Suche nicht mehr, anscheinend gibts diese bikes nicht am Gebrauchtmarkt. Hab jetzt ein 20" KTM Wild Thing für meinen 4 1/2 jährigen gekauft. Ist noch etwas groß aber nächsten Frühling passt es perfekt. Ich wolte zwar ein bike ohne Federgabel, aber das KTM ist etwa gleich schwer wie CUBE, GIANT usw.
LG
Klaus


----------



## MTB-News.de




----------



## mike79 (5. Oktober 2011)

frisch von willhaben? , dürft wirklich noch sehr groß sein oder? Mein hat in dem Alter mit 16 zoll begonnen...


----------



## chris5000 (5. Oktober 2011)

> , dürft wirklich noch sehr groß sein oder?

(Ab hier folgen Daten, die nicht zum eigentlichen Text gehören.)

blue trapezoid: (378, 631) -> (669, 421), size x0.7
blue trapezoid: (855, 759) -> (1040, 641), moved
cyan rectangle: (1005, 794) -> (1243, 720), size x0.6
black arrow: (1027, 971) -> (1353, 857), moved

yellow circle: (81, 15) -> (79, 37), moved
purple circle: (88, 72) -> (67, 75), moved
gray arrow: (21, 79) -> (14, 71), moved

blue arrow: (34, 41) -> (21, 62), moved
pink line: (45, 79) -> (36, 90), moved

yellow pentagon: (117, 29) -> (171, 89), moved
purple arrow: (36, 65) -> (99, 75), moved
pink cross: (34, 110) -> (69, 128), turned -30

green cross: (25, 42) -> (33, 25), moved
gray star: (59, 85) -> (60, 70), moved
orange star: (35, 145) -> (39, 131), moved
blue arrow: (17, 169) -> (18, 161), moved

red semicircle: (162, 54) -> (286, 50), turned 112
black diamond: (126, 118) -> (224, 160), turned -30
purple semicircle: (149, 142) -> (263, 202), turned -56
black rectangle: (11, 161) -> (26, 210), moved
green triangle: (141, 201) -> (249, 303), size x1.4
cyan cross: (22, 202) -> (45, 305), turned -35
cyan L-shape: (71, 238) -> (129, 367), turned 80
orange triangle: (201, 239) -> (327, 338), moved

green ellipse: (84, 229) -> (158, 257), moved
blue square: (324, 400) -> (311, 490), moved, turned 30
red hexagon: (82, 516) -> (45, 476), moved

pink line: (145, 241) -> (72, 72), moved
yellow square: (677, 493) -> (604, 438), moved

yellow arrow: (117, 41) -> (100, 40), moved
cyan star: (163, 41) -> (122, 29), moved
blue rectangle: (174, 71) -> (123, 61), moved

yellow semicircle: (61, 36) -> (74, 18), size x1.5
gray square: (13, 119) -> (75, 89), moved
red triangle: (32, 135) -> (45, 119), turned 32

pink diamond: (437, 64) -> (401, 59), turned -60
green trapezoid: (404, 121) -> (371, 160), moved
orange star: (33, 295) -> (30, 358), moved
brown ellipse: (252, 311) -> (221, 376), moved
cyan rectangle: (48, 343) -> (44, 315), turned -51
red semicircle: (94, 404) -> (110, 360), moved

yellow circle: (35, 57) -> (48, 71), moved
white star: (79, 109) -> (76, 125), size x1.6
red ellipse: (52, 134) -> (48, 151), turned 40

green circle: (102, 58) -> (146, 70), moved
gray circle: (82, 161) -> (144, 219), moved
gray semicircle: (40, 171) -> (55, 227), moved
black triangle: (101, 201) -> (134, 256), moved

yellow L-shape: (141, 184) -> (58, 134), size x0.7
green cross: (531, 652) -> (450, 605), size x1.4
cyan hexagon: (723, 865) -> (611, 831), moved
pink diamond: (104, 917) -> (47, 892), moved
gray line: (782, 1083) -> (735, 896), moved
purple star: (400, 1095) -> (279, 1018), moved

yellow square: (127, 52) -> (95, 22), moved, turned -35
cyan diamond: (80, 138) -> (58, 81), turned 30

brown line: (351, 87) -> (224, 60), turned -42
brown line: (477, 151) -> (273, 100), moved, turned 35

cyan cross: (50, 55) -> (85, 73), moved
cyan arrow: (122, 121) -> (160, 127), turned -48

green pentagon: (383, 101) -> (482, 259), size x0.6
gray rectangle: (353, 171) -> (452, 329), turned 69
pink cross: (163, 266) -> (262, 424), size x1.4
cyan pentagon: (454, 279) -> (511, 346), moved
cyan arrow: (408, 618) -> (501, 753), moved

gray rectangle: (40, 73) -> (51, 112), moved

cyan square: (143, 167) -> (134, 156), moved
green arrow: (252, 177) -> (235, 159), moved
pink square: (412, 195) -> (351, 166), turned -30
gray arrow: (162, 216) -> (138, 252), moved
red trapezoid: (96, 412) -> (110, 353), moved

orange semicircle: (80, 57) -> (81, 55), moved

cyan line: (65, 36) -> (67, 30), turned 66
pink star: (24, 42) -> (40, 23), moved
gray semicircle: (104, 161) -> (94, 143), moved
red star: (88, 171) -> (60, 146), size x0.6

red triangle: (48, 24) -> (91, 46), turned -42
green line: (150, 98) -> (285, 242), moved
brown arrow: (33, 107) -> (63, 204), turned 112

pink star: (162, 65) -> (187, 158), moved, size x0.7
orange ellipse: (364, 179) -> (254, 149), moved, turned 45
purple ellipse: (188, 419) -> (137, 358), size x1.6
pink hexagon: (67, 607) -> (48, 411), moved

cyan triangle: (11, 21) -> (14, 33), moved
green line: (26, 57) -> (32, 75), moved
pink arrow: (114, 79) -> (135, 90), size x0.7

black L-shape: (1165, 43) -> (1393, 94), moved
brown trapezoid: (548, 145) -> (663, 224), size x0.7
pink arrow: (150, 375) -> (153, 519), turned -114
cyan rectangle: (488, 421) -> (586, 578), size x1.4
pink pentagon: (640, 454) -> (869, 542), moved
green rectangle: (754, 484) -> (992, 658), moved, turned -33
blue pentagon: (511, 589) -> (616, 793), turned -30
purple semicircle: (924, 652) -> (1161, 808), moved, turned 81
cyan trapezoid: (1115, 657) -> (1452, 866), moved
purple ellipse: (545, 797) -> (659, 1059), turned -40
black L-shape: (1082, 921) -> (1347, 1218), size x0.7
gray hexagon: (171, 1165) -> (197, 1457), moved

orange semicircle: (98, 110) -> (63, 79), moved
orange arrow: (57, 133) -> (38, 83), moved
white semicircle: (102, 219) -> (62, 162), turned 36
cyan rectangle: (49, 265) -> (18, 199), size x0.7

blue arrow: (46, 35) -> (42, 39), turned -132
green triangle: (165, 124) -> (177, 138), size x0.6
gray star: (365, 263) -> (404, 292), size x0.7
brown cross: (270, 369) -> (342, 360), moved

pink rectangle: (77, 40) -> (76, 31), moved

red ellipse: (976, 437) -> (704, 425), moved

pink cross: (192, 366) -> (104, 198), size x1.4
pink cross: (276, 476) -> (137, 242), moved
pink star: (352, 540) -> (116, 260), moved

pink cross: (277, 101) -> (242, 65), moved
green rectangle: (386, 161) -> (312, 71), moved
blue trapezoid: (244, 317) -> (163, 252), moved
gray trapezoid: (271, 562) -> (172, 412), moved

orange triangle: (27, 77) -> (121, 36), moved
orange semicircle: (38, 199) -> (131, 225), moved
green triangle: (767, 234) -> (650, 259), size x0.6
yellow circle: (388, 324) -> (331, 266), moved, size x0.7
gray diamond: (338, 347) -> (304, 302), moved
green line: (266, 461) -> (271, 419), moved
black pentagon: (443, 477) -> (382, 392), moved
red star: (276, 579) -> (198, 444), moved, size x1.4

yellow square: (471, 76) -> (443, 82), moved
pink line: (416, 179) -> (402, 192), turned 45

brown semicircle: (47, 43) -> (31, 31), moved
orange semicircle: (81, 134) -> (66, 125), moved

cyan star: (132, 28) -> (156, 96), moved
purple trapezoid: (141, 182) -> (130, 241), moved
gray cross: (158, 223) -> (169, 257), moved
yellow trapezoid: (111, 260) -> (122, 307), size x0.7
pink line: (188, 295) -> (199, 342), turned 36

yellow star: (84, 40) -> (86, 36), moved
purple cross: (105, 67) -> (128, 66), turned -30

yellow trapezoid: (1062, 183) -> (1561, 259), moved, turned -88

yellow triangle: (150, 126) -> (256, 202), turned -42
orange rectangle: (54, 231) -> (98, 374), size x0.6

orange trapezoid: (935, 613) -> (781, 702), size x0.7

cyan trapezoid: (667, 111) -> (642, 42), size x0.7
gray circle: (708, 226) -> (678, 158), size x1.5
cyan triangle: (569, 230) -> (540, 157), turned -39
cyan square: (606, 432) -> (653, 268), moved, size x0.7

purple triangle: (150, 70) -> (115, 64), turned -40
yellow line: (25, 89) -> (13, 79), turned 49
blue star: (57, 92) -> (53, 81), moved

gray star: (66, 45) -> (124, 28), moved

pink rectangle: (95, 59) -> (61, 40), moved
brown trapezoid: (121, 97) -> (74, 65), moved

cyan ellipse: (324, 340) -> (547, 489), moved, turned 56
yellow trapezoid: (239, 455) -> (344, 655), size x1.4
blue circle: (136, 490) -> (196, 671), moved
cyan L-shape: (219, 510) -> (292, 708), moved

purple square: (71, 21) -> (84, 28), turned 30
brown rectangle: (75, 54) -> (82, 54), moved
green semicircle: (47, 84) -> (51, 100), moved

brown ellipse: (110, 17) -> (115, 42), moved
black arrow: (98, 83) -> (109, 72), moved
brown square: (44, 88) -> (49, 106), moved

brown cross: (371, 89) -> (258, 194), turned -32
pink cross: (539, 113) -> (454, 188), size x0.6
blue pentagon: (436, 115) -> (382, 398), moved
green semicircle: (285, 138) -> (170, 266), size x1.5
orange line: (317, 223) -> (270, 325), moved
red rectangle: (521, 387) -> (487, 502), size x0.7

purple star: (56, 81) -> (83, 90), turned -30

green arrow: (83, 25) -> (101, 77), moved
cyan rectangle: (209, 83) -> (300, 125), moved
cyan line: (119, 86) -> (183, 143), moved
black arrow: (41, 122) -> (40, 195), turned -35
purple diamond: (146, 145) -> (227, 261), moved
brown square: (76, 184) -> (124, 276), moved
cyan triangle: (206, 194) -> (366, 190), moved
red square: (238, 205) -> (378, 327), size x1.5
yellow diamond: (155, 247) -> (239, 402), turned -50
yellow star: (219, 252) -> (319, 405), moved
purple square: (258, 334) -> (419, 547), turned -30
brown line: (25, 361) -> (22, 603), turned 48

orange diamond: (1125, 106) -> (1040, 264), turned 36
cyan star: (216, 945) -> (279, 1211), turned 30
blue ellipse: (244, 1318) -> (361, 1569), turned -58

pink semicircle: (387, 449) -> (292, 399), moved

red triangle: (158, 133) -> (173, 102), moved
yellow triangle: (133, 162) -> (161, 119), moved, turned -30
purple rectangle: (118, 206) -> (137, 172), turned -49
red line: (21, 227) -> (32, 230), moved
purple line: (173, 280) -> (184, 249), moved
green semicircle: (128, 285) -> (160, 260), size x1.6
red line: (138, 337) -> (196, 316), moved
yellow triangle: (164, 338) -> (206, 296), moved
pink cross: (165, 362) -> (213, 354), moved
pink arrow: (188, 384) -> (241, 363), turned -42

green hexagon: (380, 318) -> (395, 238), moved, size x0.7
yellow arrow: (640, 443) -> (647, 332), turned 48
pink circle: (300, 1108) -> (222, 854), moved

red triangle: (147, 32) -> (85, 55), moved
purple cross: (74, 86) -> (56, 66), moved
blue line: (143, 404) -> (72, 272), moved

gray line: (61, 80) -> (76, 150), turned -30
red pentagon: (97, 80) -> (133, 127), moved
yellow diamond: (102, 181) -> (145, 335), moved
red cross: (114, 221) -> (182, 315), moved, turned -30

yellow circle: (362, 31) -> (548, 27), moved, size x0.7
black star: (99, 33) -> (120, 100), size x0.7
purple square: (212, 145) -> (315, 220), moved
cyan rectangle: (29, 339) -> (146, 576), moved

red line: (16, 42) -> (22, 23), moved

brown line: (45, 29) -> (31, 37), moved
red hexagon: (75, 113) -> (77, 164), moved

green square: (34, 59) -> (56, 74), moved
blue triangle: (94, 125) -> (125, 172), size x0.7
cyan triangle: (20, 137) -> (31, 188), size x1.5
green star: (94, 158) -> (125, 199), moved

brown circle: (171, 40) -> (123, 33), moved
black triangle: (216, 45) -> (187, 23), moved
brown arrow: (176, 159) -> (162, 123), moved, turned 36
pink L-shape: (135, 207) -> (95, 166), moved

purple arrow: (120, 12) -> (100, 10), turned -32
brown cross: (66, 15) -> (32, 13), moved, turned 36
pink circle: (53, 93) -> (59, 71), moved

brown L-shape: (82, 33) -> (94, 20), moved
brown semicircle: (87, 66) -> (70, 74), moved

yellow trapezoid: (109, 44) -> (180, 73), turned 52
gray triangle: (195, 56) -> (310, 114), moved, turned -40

Das kann schon gut hinhauen. Jetzt viereinhalb. Im März 5. Kinder sind bei identischem Alter sehr verschieden groß und haben auch bei gleicher größe noch sehr verschiedene Schrittlängen. Meiner Tochter hat ein 20" Beinn (large) zum 5ten Geburtstag sehr gut gepasst: Beide Füße gleichzeitig mit etwas mehr als den Zehenspitzen auf dem Boden. 
(wie groß ktm/cycletech/velotraum ausfallen weiß ich aber zugegebenermaßen nicht)


----------



## oskarwoodstock (6. Oktober 2011)

Das bike ist nicht von willhaben, gute gebrauchte 20er sind rar, es gibt hauptsächlich Schrott. Natürlich ist das Rad zzt. etwas zu groß aber ich wollte für ein paar Monate nicht noch ein 16er kaufen. Mein Kleiner ist übrigens gleich vom 12er auf das 20er umgestiegen, erstaunlicherweise ganz problemlos. 
Klaus


----------



## wefunkster (29. Oktober 2011)

Ich hab hier ein Islabikes Beinn 20 small, was als Tourer aufgebaut ist, mit Schutzblechen, Marathon Supreme Faltreifen (325g), Ergon GX1, Wellgo m111 (232g das PAAR!)
Die Fotos hier sind aktuell von heute und auch die wenigen Kratzer hab ich nicht unterschlagen:

*BEINN 20 Album klicken!*






Das Rad hat mich unterm Strich mit den zusätzlichen Teilen (vor allem die leichten Reifen) knapp 500 Euro gekostet; ist dafür aber auch endgeil und (wie auf den Bildern zu sehen) noch quasi neuwertig!

Haken: Ich warte noch (bis Montag) auf Antwort von einen Bekannten, dem ich eine Option auf das Bike gegeben hab. Ich nehme aber gerne schon ernsthafte Gebote dafür per PM entgegen.


----------